### Your task
Your job is to report every line of the entries that has "Balance".

Data extracts: Begin

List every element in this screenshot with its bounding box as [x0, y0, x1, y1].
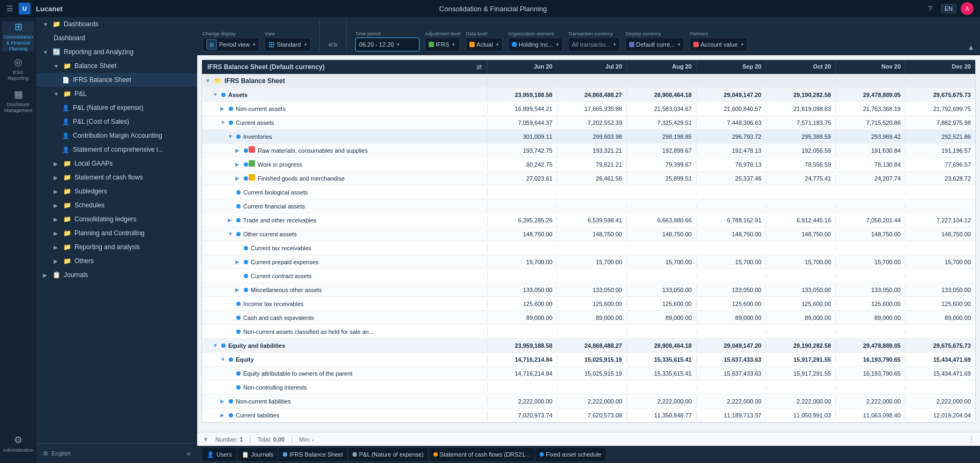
taskbar-users[interactable]: 👤 Users [203, 448, 236, 461]
expand-button[interactable]: ▼ [205, 78, 213, 84]
table-row[interactable]: ▶Work in progress80,242.7579,821.2179,39… [202, 158, 975, 171]
table-row[interactable]: Current tax receivables [202, 241, 975, 255]
sidebar-item-subledgers[interactable]: ▶ 📁 Subledgers [36, 184, 197, 198]
row-label-cell: Current financial assets [202, 201, 488, 211]
row-value-cell: 15,917,291.55 [766, 355, 836, 364]
table-row[interactable]: ▼Equity14,716,214.8415,025,915.1915,335,… [202, 353, 975, 367]
scroll-up-button[interactable]: ▲ [967, 43, 975, 51]
adjustment-dropdown[interactable]: IFRS ▾ [425, 38, 460, 51]
status-more-button[interactable]: ⋮ [968, 436, 975, 443]
table-row[interactable]: ▶Non-current liabilities2,222,000.002,22… [202, 394, 975, 408]
expand-button[interactable]: ▶ [220, 412, 228, 418]
collapse-left-icon[interactable]: «» [328, 40, 338, 49]
table-area[interactable]: IFRS Balance Sheet (Default currency) ⇄ … [197, 55, 980, 432]
table-row[interactable]: Cash and cash equivalents89,000.0089,000… [202, 311, 975, 325]
taskbar-ifrs-balance[interactable]: IFRS Balance Sheet [279, 448, 347, 461]
filter-icon[interactable]: ⇄ [476, 63, 482, 71]
table-row[interactable]: Non-current assets classified as held fo… [202, 325, 975, 339]
period-view-dropdown[interactable]: ⊞ Period view ▾ [203, 38, 259, 51]
table-row[interactable]: ▼Current assets7,059,644.377,202,552.397… [202, 116, 975, 130]
expand-button[interactable]: ▼ [228, 133, 235, 139]
standard-dropdown[interactable]: ⊞ Standard ▾ [265, 38, 311, 51]
sidebar-item-pl[interactable]: ▼ 📁 P&L [36, 87, 197, 101]
table-row[interactable]: ▶Current liabilities7,020,973.747,620,57… [202, 408, 975, 422]
sidebar-item-contribution[interactable]: 👤 Contribution Margin Accounting [36, 129, 197, 143]
row-value-cell: 21,600,840.57 [697, 104, 766, 114]
expand-button[interactable]: ▶ [228, 217, 235, 223]
sidebar-item-pl-expense[interactable]: 👤 P&L (Nature of expense) [36, 101, 197, 115]
help-icon[interactable]: ? [924, 2, 937, 15]
table-row[interactable]: ▶Non-current assets16,899,544.2117,665,9… [202, 102, 975, 116]
sidebar-item-consolidating[interactable]: ▶ 📁 Consolidating ledgers [36, 212, 197, 226]
display-currency-dropdown[interactable]: Default curre... ▾ [625, 38, 684, 51]
table-row[interactable]: ▼Equity and liabilities23,959,188.5824,8… [202, 339, 975, 353]
sidebar-item-schedules[interactable]: ▶ 📁 Schedules [36, 198, 197, 212]
table-row[interactable]: ▼📁IFRS Balance Sheet [202, 74, 975, 88]
table-row[interactable]: ▼Assets23,959,188.5824,868,488.2728,908,… [202, 88, 975, 102]
sidebar-item-journals[interactable]: ▶ 📋 Journals [36, 268, 197, 282]
sidebar-item-planning[interactable]: ▶ 📁 Planning and Controlling [36, 226, 197, 240]
time-period-dropdown[interactable]: 06.20 - 12.20 ▾ [355, 38, 420, 51]
taskbar-journals[interactable]: 📋 Journals [237, 448, 278, 461]
expand-button[interactable]: ▶ [235, 161, 243, 167]
table-row[interactable]: ▶Current prepaid expenses15,700.0015,700… [202, 255, 975, 269]
sidebar-item-statement-comp[interactable]: 👤 Statement of comprehensive i... [36, 143, 197, 156]
expand-button[interactable]: ▼ [213, 342, 220, 348]
nav-icon-esg[interactable]: ◎ ESG Reporting [2, 54, 34, 84]
expand-button[interactable]: ▶ [235, 175, 243, 181]
row-value-cell [836, 247, 906, 250]
expand-button[interactable]: ▼ [220, 356, 228, 362]
sidebar-item-ifrs-balance[interactable]: 📄 IFRS Balance Sheet [36, 73, 197, 87]
table-row[interactable]: ▶Raw materials, consumables and supplies… [202, 144, 975, 158]
nav-icon-disclosure[interactable]: ▦ Disclosure Management [2, 86, 34, 116]
nav-icon-admin[interactable]: ⚙ Administration [2, 429, 34, 459]
table-row[interactable]: Equity attributable to owners of the par… [202, 367, 975, 380]
expand-button[interactable]: ▼ [213, 92, 220, 98]
sidebar-item-reporting[interactable]: ▼ 🔄 Reporting and Analyzing [36, 45, 197, 59]
sidebar-item-dashboard[interactable]: Dashboard [36, 31, 197, 45]
expand-button[interactable]: ▼ [228, 231, 235, 237]
nav-icon-consolidation[interactable]: ⊞ Consolidation & Financial Planning [2, 21, 34, 51]
sidebar-item-local-gaap[interactable]: ▶ 📁 Local GAAPs [36, 156, 197, 170]
taskbar-fixed-asset[interactable]: Fixed asset schedule [535, 448, 605, 461]
row-value-cell: 29,478,889.05 [836, 90, 906, 100]
taskbar-pl-expense[interactable]: P&L (Nature of expense) [348, 448, 428, 461]
expand-button[interactable]: ▼ [220, 120, 228, 125]
language-selector[interactable]: ⚙ English [43, 450, 71, 457]
table-row[interactable]: Current contract assets [202, 269, 975, 283]
sidebar-item-reporting-analysis[interactable]: ▶ 📁 Reporting and analysis [36, 240, 197, 254]
sidebar-item-others[interactable]: ▶ 📁 Others [36, 254, 197, 268]
table-row[interactable]: Income tax receivables125,600.00125,600.… [202, 297, 975, 311]
partners-dropdown[interactable]: Account value ▾ [690, 38, 747, 51]
table-row[interactable]: Non-controlling interests [202, 380, 975, 394]
table-row[interactable]: ▶Miscellaneous other assets133,050.00133… [202, 283, 975, 297]
taskbar-cash-flows[interactable]: Statement of cash flows (DRS21... [429, 448, 534, 461]
table-row[interactable]: Current biological assets [202, 185, 975, 199]
sidebar-item-dashboards[interactable]: ▼ 📁 Dashboards [36, 17, 197, 31]
row-label-cell: ▶Trade and other receivables [202, 215, 488, 225]
expand-button[interactable]: ▶ [235, 287, 243, 293]
reporting-icon: 🔄 [53, 48, 61, 56]
sidebar-item-balance-sheet[interactable]: ▼ 📁 Balance Sheet [36, 59, 197, 73]
expand-button[interactable]: ▶ [235, 147, 243, 153]
collapse-sidebar-button[interactable]: « [186, 449, 191, 458]
data-level-dropdown[interactable]: Actual ▾ [466, 38, 503, 51]
expand-button[interactable]: ▶ [220, 398, 228, 404]
sidebar-item-pl-cost[interactable]: 👤 P&L (Cost of Sales) [36, 115, 197, 129]
hamburger-icon[interactable]: ☰ [6, 4, 13, 13]
table-row[interactable]: ▼Other current assets148,750.00148,750.0… [202, 227, 975, 241]
user-avatar[interactable]: A [961, 2, 974, 15]
table-row[interactable]: ▶Trade and other receivables6,395,285.26… [202, 213, 975, 227]
table-row[interactable]: ▶Finished goods and merchandise27,023.61… [202, 171, 975, 185]
sidebar-item-cash-flows[interactable]: ▶ 📁 Statement of cash flows [36, 170, 197, 184]
org-element-dropdown[interactable]: Holding Inc... ▾ [508, 38, 563, 51]
table-row[interactable]: ▼Inventories301,009.11299,603.98298,198.… [202, 130, 975, 144]
transaction-currency-dropdown[interactable]: All transactio... ▾ [568, 38, 620, 51]
expand-button[interactable]: ▶ [235, 259, 243, 265]
row-value-cell: 7,058,201.44 [836, 215, 906, 225]
language-button[interactable]: EN [941, 4, 956, 13]
row-value-cell: 6,663,880.66 [627, 215, 697, 225]
expand-button[interactable]: ▶ [220, 106, 228, 111]
sidebar-content: ▼ 📁 Dashboards Dashboard ▼ 🔄 Reporting a… [36, 17, 197, 443]
table-row[interactable]: Current financial assets [202, 199, 975, 213]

Data extracts: End

### Exercise output
table-area[interactable]: IFRS Balance Sheet (Default currency) ⇄ … [197, 55, 980, 432]
taskbar-ifrs-balance[interactable]: IFRS Balance Sheet [279, 448, 347, 461]
table-row[interactable]: ▼📁IFRS Balance Sheet [202, 74, 975, 88]
sidebar-item-ifrs-balance[interactable]: 📄 IFRS Balance Sheet [36, 73, 197, 87]
sidebar-item-balance-sheet[interactable]: ▼ 📁 Balance Sheet [36, 59, 197, 73]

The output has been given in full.